Tout l'art de Suzanne Collins consiste à préserver le suspense jusqu'au bout, tout en dénonçant les dérives de notre société vers le voyeurisme et la violence. Une suite est déjà programmée (en mai 2010) et une adaptation cinématographique est en cours.

« Hunger games », Suzanne Collins, Pocket Jeunesse, 17,90 € 

mercredi 28 octobre 2009

BD : Silien Melville face aux magouilles


Pas très reluisante la vie de Silien Melville. A peine la trentaine et déjà plus aucune illusion. Métier abrutissant, pompiste de nuit, solitude forcée après une séparation douloureuse, sans oublier une tendance à noyer le tout dans le whisky. En se rendant à son boulot en vélomoteur, il rêve de gagner le gros lot au loto. 

Le gros lot il va le décrocher, mais indirectement. Il reçoit la visite d'une vieille connaissance.

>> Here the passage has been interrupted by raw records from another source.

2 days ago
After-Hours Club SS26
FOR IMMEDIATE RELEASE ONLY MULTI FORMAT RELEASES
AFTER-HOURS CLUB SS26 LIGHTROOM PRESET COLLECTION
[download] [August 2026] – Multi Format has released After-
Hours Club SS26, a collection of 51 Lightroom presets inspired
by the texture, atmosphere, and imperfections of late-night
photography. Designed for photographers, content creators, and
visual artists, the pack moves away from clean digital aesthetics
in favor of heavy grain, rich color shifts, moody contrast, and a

Ils se sont connus à l'armée. Silien se retrouve alors plongé dans une affaire mêlant hommes politiques, truands et argent sale. 

Le scénario de Djian, original au début, devient plus classique par la suite. Ternon, au dessin, propose une mise en scène très cinématographique à base d'un dessin d'un réalisme chirurgical.

« Silien Melville » (tome 1), Vents d'Ouest, 9,40 € 

mardi 27 octobre 2009

BD - Police secours et Commandant Achab


Polar classique que ce premier épisode des aventures du commandant Achab. Le vieux policier, unijambiste, râleur et iconoclaste fait l'unanimité contre lui. Il est muté aux archives dans un petit bureau qu'il partage avec un chat caractériel. 

Un enterrement de 1re classe qui prend fin quand on lui confie une enquête sur des meurtres étranges. Il devra en plus se coltiner un nouvel équipier, Karim, jeune et entreprenant, rapidement déboussolé par les pratiques peu régulières de son supérieur. 

Le scénariste Stéphane Piatzszek a particulièrement réussi le portrait de ces héros atypiques. Stéphane Douay au dessin réaliste mais épuré, sert cette intrigue, imposant une ambiance très sombre malgré l'utilisation de la ligne claire.